Posted: 12th August 2011 by 7ucyClark in climbing, not a sports blog, review

For Casual Affairs Only

$99.95 from REI

I picked these up back in February as an alternative gym shoe. I’d been looking for a ‘slipper’ style shoe for a while, the Moccasym seemed reasonably priced, and I’ve had good experiences with 5.10 (in fact, my outdoor shoe is the 5.10 Coyote VCS 2).
And the ‘grape stompers’ have worked out reasonably well… I’ve got probably a little over a hundred hours in them, and I’m not sad that I bought them. But that’s the thing: while I’m not sad… I can’t really recommend them, either.
The entire reason for the purchase was so that I could get in and out of them sort of on the fly. But that ain’t gonna happen. In order for them to be secure on the foot, the uppers are cut tight, and it requires (at least, for my foot) a seated maneuver.
Additionally, the fit isn’t all that solid; aggressive heel-hooks will pull the shoe right off, especially if one is prone to ‘moist’ feet. Which brings me to the appellation ‘grape stompers’. The color of the shoe is snazzy; I’ll be the first to admit that. I like it. However… I’m still getting dye-transfer after wearing them. And I’m not talking ‘a little pink’. I’m talking, “Oh my god, what’s wrong with your feet!?” red.
Now, having slammed the shoe, I need to mention that they are very comfortable. They don’t bother my feet at all, as many shoes (Coyote included) do, and I’m not compelled to take them off between climbs. That may be a result of the lack of support– a trade-off I’m happy to make. Additionally, the pliable nature of the shoes transmits the feel of the climbing surface pretty well, so you always know how you’re standing in relation to the hold.

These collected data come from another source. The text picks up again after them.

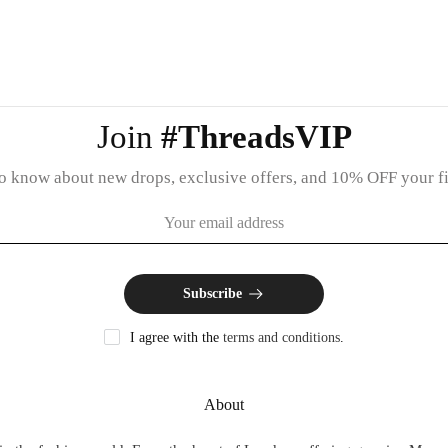
Join
#ThreadsVIP
 to know about new drops, exclusive offers, and 10% OFF your fir
Subscribe
I agree with the
terms and conditions
.
About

And for a shoe that is so flexible, they edge better than one would expect.
I’ve noticed that a common complaint regarding the Mocs is durability; again, I’ve had mine for several months, and I’m not the most graceful, or the smoothest climber… but my shoes seem to be holding up Ok, in spite of pedaling on the wall. But maybe the gym is less abrasive than outdoor climbing. Oreo.

So… bottom line is:
They’re good shoes, but not great. They are well suited to the purpose for which I got them: a good set of gym run-abouts. But I’d never take them outside.
When these blow through, I’m not sure that I’ll get them resoled.
The fact of the matter is, Velcro straps make getting in & out easier, and allow for a more secure fit. They just don’t look as slick.

-very comfortable
-allows the climber to feel the rock

-ingress/egress is a little bit of a wrestling match.
-not great for inversions; will pull off in heel-hooks
-turns your feet red

  1. Lucy Clark says:

    Bloody red feet, I agree, not good. Thanks for the review!